The copy has to match the records word for word and include no pictures.
═══ Entries supplied ═══
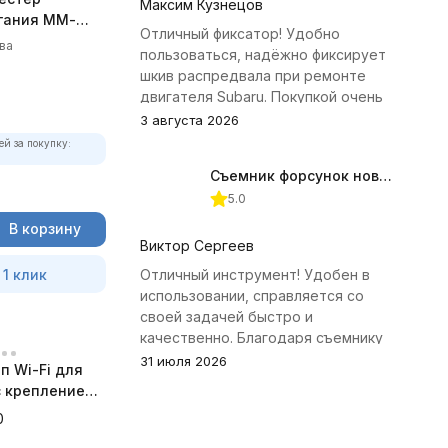
Максим Кузнецов
гания ММ-
Отличный фиксатор! Удобно
олный
ва
пользоваться, надёжно фиксирует
шкив распредвала при ремонте
двигателя Subaru. Покупкой очень
доволен.
3 августа 2026
ей за покупку:
Съемник форсунок новых дизельных двигателей Jonnesway
5.0
В корзину
Виктор Сергеев
 1 клик
Отличный инструмент! Удобен в
использовании, справляется со
своей задачей быстро и
качественно. Благодаря съемнику
удалось избежать лишних хлопот с
31 июля 2026
п Wi-Fi для
демонтажем головки блока
 с креплением
цилиндров.
а
0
═══
## Task answer
Максим Кузнецов
гания ММ-
Отличный фиксатор! Удобно
олный
ва
пользоваться, надёжно фиксирует
шкив распредвала при ремонте
двигателя Subaru. Покупкой очень
доволен.
3 августа 2026
ей за покупку:
Съемник форсунок новых дизельных двигателей Jonnesway
5.0
В корзину
Виктор Сергеев
 1 клик
Отличный инструмент! Удобен в
использовании, справляется со
своей задачей быстро и
качественно. Благодаря съемнику
удалось избежать лишних хлопот с
31 июля 2026
п Wi-Fi для
демонтажем головки блока
 с креплением
цилиндров.
а
0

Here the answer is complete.